Bezeichnungen im Neubaugebiet Häämkes Diik
VELEN/RAMSDORF (pet). Neue Straßennamen für das Baugebiet Häämkes Diik hat der Stadtrat beschlossen. So wird es künftig eine verlängerte Schwester-Clematia-Straße sowie eine Bischof-Averkamp-Straße und eine Pfarrer-Niesert-Straße geben.
Letzere beiden Bezeichnungen hatte die CDU vorgeschlagen. Ludwig Averkamp (1927 bis 2013) war gebürtiger Velener und wurde nach seinem Studium 1954 zum Priester geweiht. Nach Stationen als Weihbischof in Münster und Osnabrück war Averkamp von 1995 bis 2002 erster Erzbischof der Erzdiözese Hamburg.
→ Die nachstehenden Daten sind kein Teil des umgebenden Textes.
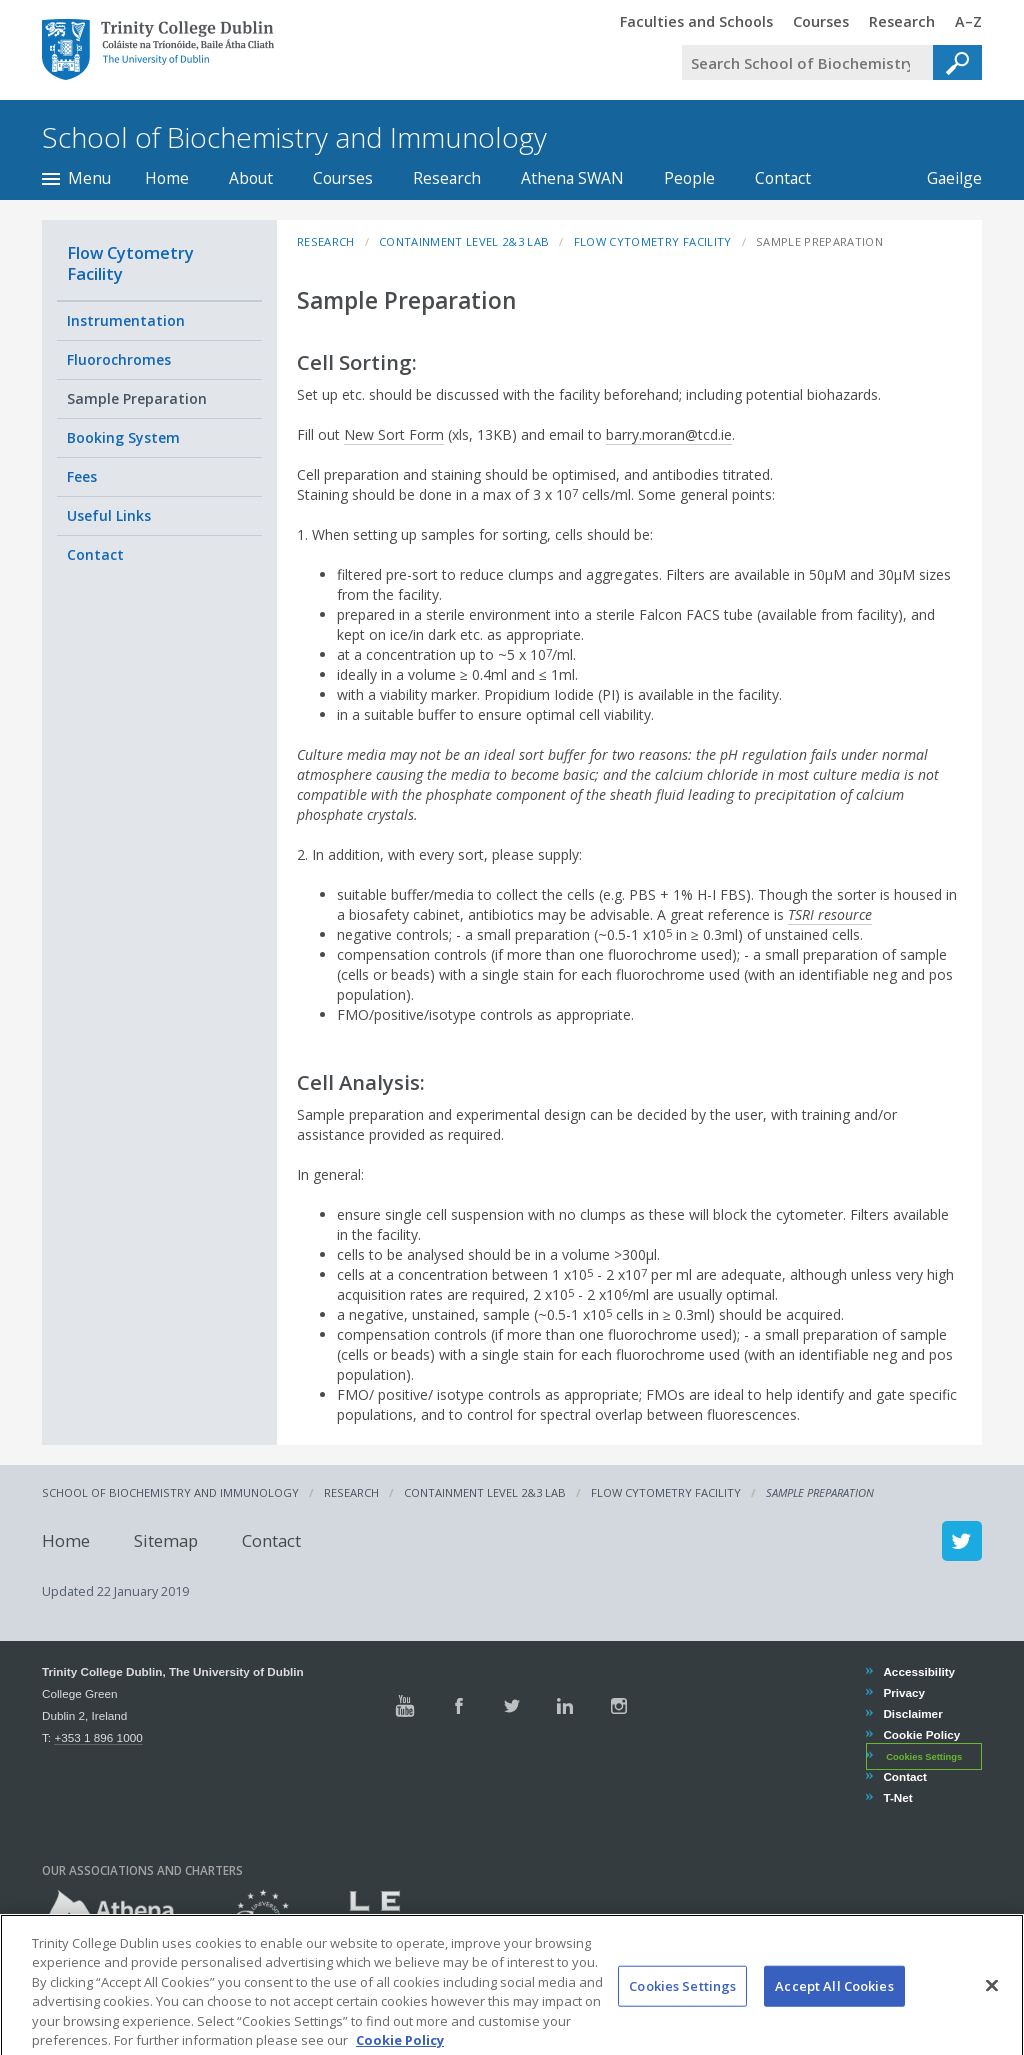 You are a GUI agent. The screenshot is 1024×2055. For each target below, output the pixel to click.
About (251, 178)
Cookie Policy (921, 1734)
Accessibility (918, 1671)
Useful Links (109, 515)
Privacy (903, 1692)
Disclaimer (912, 1713)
Auch mit der Benennung der Pfarrer-Niesert-Straße soll der Linie gefolgt werden, an Persönlichkeiten mit örtlichem Bezug zu erinnern. Zwar gelte Joseph Niesert (1766 bis 1841) als „schwierige Persönlichkeit“ im Umgang mit seinen Zeitgenossen und „verkopfter Wissenschaftler“, gleichwohl gelte er als der Begründer westfälischer Geschichtsforschung und habe sich bleibende Verdienste erworben, hieß es in der Ratssitzung. Niesert wirkte seit 1796 zunächst als Hauskaplan und Lehrer in Velen, bis zu seinem Tod im Jahr 1741 als Pfarrer von St. Andreas. Nach seinem Tode wurde seine mehr als 16.000 Bände umfassende Bibliothek versteigert.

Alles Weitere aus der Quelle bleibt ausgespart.